I'm trying to get the sunday of the same week as a given date. During this I ran into this problem:

Calendar calendar = Calendar.getInstance(Locale.GERMANY);
calendar.set(2017, 11, 11);
calendar.set(Calendar.DAY_OF_WEEK, Calendar.SUNDAY);
System.out.println(calendar.getTime().toString());

results in "Sun Jan 07 11:18:42 CET 2018"

but

Calendar calendar2 = Calendar.getInstance(Locale.GERMANY);
calendar2.set(2017, 11, 11);
calendar2.getTime();
calendar2.set(Calendar.DAY_OF_WEEK, Calendar.SUNDAY);
System.out.println(calendar2.getTime().toString());

gives me the correct Date "Sun Dec 17 11:18:42 CET 2017"

Can someone explain why the first exmple is behaving this way? Is this really intended?

Thanks

like image 394
mzl Avatar asked Jan 30 '18 10:01

mzl


2 Answers

Basically, the Calendar API is horrible, and should be avoided. It's not documented terribly clearly, but I think I see where it's going, and it's behaving as intended in this situation. By that I mean it's following the intention of the API authors, not the intention of you or anyone reading your code...

From the documentation:

The calendar field values can be set by calling the set methods. Any field values set in a Calendar will not be interpreted until it needs to calculate its time value (milliseconds from the Epoch) or values of the calendar fields. Calling the get, getTimeInMillis, getTime, add and roll involves such calculation.

And then:

When computing a date and time from the calendar fields, there may be insufficient information for the computation (such as only year and month with no day of month), or there may be inconsistent information (such as Tuesday, July 15, 1996 (Gregorian) -- July 15, 1996 is actually a Monday). Calendar will resolve calendar field values to determine the date and time in the following way.

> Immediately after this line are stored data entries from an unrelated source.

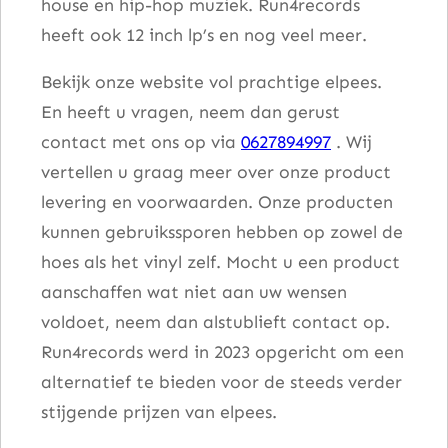
house en hip-hop muziek. Run4records
heeft ook 12 inch lp’s en nog veel meer.
Bekijk onze website vol prachtige elpees.
En heeft u vragen, neem dan gerust
contact met ons op via
0627894997
. Wij
vertellen u graag meer over onze product
levering en voorwaarden. Onze producten
kunnen gebruikssporen hebben op zowel de
hoes als het vinyl zelf. Mocht u een product
aanschaffen wat niet aan uw wensen
voldoet, neem dan alstublieft contact op.
Run4records werd in 2023 opgericht om een
alternatief te bieden voor de steeds verder
stijgende prijzen van elpees.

If there is any conflict in calendar field values, Calendar gives priorities to calendar fields that have been set more recently. The following are the default combinations of the calendar fields. The most recent combination, as determined by the most recently set single field, will be used.

For the date fields:

  • YEAR + MONTH + DAY_OF_MONTH
  • YEAR + MONTH + WEEK_OF_MONTH + DAY_OF_WEEK
  • YEAR + MONTH + DAY_OF_WEEK_IN_MONTH + DAY_OF_WEEK
  • YEAR + DAY_OF_YEAR
  • YEAR + DAY_OF_WEEK + WEEK_OF_YEAR

In the first example, the fact that the last field set was "day of week" means it will then use the YEAR + MONTH + WEEK_OF_MONTH + DAY_OF_WEEK calculation (I think). The year and month have been set to December 2017, but the week-of-month is the current week-of-month, which is the week 5 of January 2018... so when you then say to set the day of week to Sunday, it's finding the Sunday in the "week 5" of December 2017. December only had 4 weeks, so it's effectively rolling it forward... I think. It's all messy and you shouldn't have to think about that, basically.

In the second example, calling getTime() "locks in" the year/month/day you've specified, and computes the other fields. When you set the day of week, that's then adjusting it within the existing computed fields.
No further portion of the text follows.